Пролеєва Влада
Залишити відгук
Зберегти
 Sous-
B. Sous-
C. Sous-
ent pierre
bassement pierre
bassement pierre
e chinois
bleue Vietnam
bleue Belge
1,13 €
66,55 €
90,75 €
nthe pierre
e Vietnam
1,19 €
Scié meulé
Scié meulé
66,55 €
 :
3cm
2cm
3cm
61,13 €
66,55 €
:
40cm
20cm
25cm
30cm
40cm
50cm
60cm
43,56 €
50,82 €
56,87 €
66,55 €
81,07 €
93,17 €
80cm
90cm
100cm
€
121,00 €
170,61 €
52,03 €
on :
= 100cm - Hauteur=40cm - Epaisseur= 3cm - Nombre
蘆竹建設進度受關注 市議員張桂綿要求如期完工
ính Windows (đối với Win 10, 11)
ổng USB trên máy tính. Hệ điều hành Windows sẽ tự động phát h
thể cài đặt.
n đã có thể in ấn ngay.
==================================================
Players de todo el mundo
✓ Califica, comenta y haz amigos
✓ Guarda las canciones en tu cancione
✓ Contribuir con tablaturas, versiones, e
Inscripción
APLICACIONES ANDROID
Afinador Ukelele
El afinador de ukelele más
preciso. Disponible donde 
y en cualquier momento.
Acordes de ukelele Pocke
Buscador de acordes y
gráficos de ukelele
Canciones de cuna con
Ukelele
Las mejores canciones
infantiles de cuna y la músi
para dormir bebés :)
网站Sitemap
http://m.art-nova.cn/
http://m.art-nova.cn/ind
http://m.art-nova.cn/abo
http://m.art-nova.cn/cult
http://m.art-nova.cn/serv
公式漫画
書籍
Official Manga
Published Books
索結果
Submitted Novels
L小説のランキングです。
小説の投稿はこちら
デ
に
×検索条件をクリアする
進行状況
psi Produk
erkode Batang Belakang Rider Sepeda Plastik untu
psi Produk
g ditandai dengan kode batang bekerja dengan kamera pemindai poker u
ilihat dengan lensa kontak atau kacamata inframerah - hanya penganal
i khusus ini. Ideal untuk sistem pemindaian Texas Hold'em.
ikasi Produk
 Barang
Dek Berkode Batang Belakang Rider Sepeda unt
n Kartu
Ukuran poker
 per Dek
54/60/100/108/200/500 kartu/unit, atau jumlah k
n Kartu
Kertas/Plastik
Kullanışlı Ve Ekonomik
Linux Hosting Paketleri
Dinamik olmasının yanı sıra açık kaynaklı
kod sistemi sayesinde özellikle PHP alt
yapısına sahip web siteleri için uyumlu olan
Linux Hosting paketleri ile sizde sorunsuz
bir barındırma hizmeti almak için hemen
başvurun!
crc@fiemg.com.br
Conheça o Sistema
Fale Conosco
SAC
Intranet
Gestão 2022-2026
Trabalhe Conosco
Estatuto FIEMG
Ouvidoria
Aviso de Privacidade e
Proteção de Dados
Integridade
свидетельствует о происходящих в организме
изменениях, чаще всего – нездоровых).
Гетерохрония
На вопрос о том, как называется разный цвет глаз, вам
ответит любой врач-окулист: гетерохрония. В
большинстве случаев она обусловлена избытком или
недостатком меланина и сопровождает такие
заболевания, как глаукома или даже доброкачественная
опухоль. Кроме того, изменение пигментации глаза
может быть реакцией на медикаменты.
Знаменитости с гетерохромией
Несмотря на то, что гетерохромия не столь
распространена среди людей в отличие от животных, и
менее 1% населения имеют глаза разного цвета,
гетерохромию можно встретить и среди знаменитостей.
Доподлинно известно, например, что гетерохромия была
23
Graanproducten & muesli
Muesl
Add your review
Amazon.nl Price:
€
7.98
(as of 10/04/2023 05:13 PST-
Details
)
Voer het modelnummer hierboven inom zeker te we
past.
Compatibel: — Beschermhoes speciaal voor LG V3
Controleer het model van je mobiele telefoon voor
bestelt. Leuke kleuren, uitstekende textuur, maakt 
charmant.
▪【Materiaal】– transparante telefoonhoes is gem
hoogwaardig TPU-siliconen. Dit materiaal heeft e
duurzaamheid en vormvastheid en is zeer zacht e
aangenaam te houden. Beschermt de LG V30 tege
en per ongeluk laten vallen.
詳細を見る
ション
==================================================
** Task objective **
From the records above, repeat exactly the lines from the one with "Пролеєва Влада" through the one with "n đã có thể in ấn ngay.", both included.

** Task solution **
Пролеєва Влада
Залишити відгук
Зберегти
 Sous-
B. Sous-
C. Sous-
ent pierre
bassement pierre
bassement pierre
e chinois
bleue Vietnam
bleue Belge
1,13 €
66,55 €
90,75 €
nthe pierre
e Vietnam
1,19 €
Scié meulé
Scié meulé
66,55 €
 :
3cm
2cm
3cm
61,13 €
66,55 €
:
40cm
20cm
25cm
30cm
40cm
50cm
60cm
43,56 €
50,82 €
56,87 €
66,55 €
81,07 €
93,17 €
80cm
90cm
100cm
€
121,00 €
170,61 €
52,03 €
on :
= 100cm - Hauteur=40cm - Epaisseur= 3cm - Nombre
蘆竹建設進度受關注 市議員張桂綿要求如期完工
ính Windows (đối với Win 10, 11)
ổng USB trên máy tính. Hệ điều hành Windows sẽ tự động phát h
thể cài đặt.
n đã có thể in ấn ngay.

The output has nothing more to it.